Last year, while giving a lecture at Macworld Expo–a lecture based, in large part, on the assumption that computer networking was a subject so cryptic that mere mortals would shy from the very notion–I was astonished when a roomful of hands rose in answer to the question “How many of you have set up a Macintosh network?” With that response, a light came on–I realized that networking was no longer the bailiwick of IT geeks.
I shouldn’t have been surprised. With the increasing prevalence of portable computing devices and the wider availability of broadband Internet connections, there’s a greater need to make everything work together. The driving force behind this networking Manifest Destiny is, of course, the Internet. The Net is now a very real extension of our world–offering information, entertainment, and commerce. More and more, people feel a need to get online. With that desire come technological breakthroughs that bring this e-world to people in new ways–through faster connections and without wires.
It’s no longer enough simply to be able to access the Web. Richer content such as music and Web video makes speed important. If you don’t currently have a fast connection to the Internet, it’s likely you soon will.
According to Jupiter Communications, by the end of 2000 the number of people reaching the Web via broadband methods such as DSL and cable modem will have increased threefold–from 1.3 million in 1999 to 4 million. With omnipresent outfits such as Earthlink and America Online entering the broadband market and DSL connections going for as little as $40 a month, it’s possible that 4 million users is a gross underestimate. And that number will only increase as prices drop, the speed of broadband connections increases, and users gain the ability to install their own broadband connection.
One of the biggest pains involved with getting a high-speed connection–waiting for a technician to come hook it up–may soon disappear. Do-it-yourself DSL
coming with G.Lite (also known as Universal Asymmetric DSL)–a recently ratified standard that will allow you to plug your phone line into a G.Lite modem and access the Web at speeds as fast as 1.5Mbps.

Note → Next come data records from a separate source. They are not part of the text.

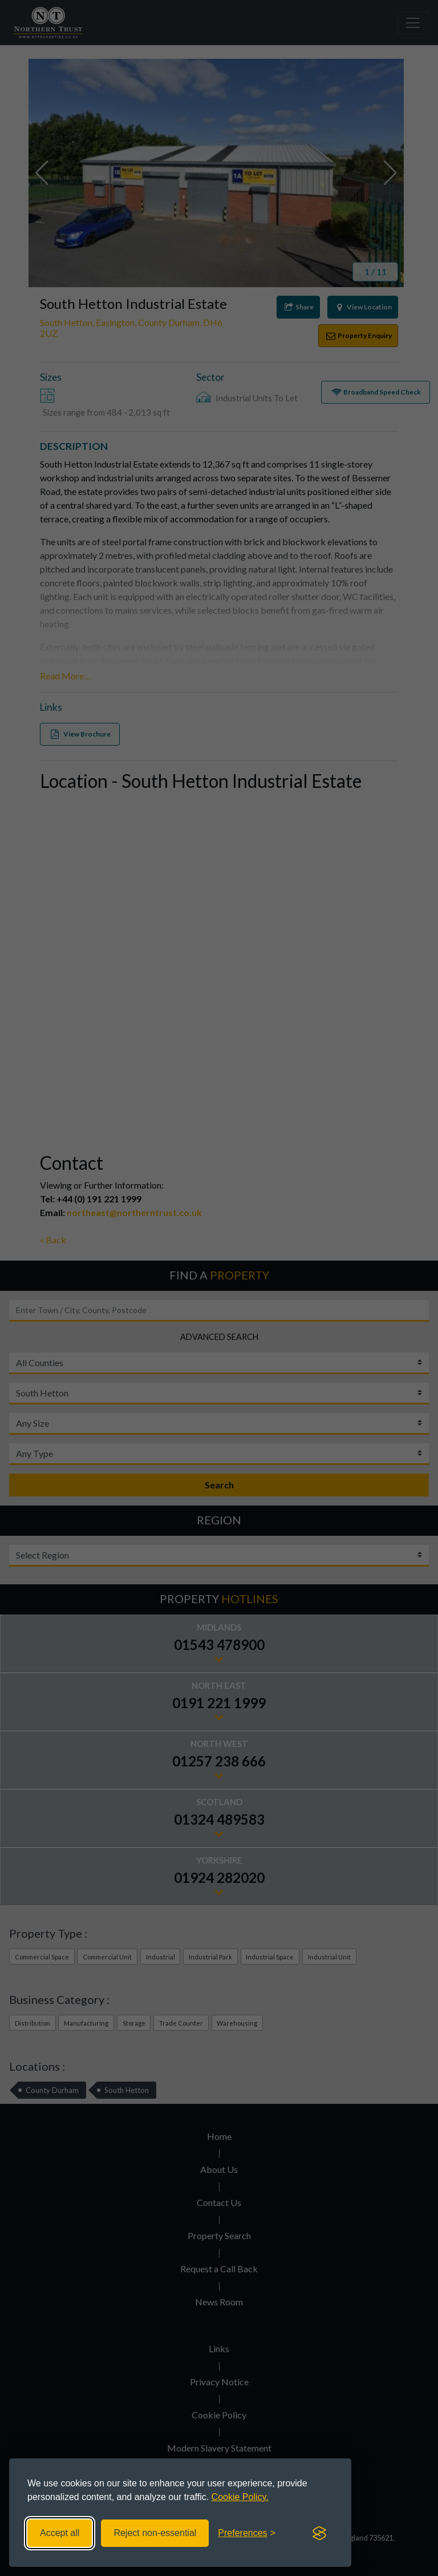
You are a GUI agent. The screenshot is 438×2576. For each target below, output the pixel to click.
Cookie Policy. (240, 2497)
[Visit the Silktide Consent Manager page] (319, 2533)
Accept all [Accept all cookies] (59, 2533)
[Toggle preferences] (246, 2533)
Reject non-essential (154, 2533)
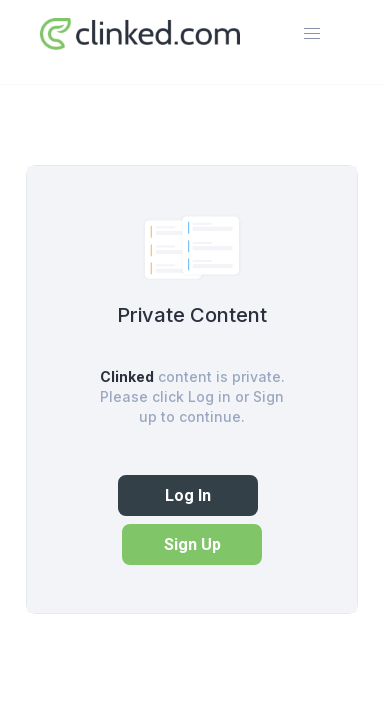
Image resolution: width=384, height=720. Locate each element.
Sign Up (192, 544)
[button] (312, 34)
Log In (188, 495)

And would you watch movies or listen to music for hours at a time if you could do so only perched on your crummy office chair? Thankfully, the days of clambering into attics and behind walls to string cables between computers, hubs, and routers are nearly over. Your Macs no longer have to be tethered to share resources. Mobile computing will become
mobile when we can access the Web and any computer connected to it through the thin-air technologies found in Apple’s AirPort and other Internet devices.
The Web Widens
As fast as today’s high-speed connections may seem, they’re nothing compared to what’s in the not-too-distant future. Agilent Technologies is working on a fast form of Ethernet that will deliver broadband data at speeds of up to 10
bits per second. This will open up a new world of possibilities for what we can do with the Internet.
The signs of things to come are already clear. If you wanted to see trailers for Lucasfilm’s
Star Wars: Episode I–The Phantom Menace,
for example, you first did so through Apple’s QuickTime site. Only the most patient person would suffer through one of these 25MB downloads armed with nothing more than a 56Kbps modem, but broadband users had–for better or worse–the opportunity to view Jar Jar and pals in a matter of minutes.
It won’t be long before you can watch far more than movie trailers over a broadband connection. TiVo (
), the subscription-based TV-programming service, has signed deals with Liberate Technologies, a developer of software for TV set-top boxes, and Blockbuster Video that will lead to video-on-demand services over the Internet. Just think: you could watch DVD-quality movies, streamed to you across the Internet, on your TV (no more waiting in line with screaming kids to rent the latest Austin Powers film).
Certainly gamers will appreciate the lack of lag when they log on to their favorite game servers. But better things are in store. Today’s games relegate the most-intensive chores to the player’s computer–allowing central servers to act as traffic cops–but with gigabits of bandwidth to play with, servers could house the major components of a game. Instead of requiring each player to download an update that increases the capabilities of the game on their hard drive–adding new villages, characters, and battles to a role-playing game, for example–game environments could be changed on a server, allowing players to enter an ever expanding world with each log-on.
At Home at the Office
On a more practical note, with superspeed networks up and running, telecommuters will have even better reasons to avoid coming into the office. Why face a trying commute when you can sit down with your camera-equipped PowerBook, toss a computer-generated office backdrop behind you (to conceal the beach where you’ve sprawled), and participate in a high-resolution videoconference with a dozen coworkers scattered across the globe?
Can We Be Too Connected?
Cell phones and PDAs that connect to the Web to retrieve local movie listings or the location of the nearest ATM are a clue to what the near future holds. Will your refrigerator be able to send a message to Webvan when you’re low on milk, or could your garage-door opener page your spouse when you’ve come home from work? This isn’t science fiction–the technology is nearly in place.
This fact raises questions that are personal rather than technological. Do we want our cell phones flashing ads for the store we’ve just passed? Are we interested in being available 24 hours a day? How much of our privacy are we willing to sacrifice to simple convenience? Ultimately, the answers to these questions will determine the scale and extent of our networked world.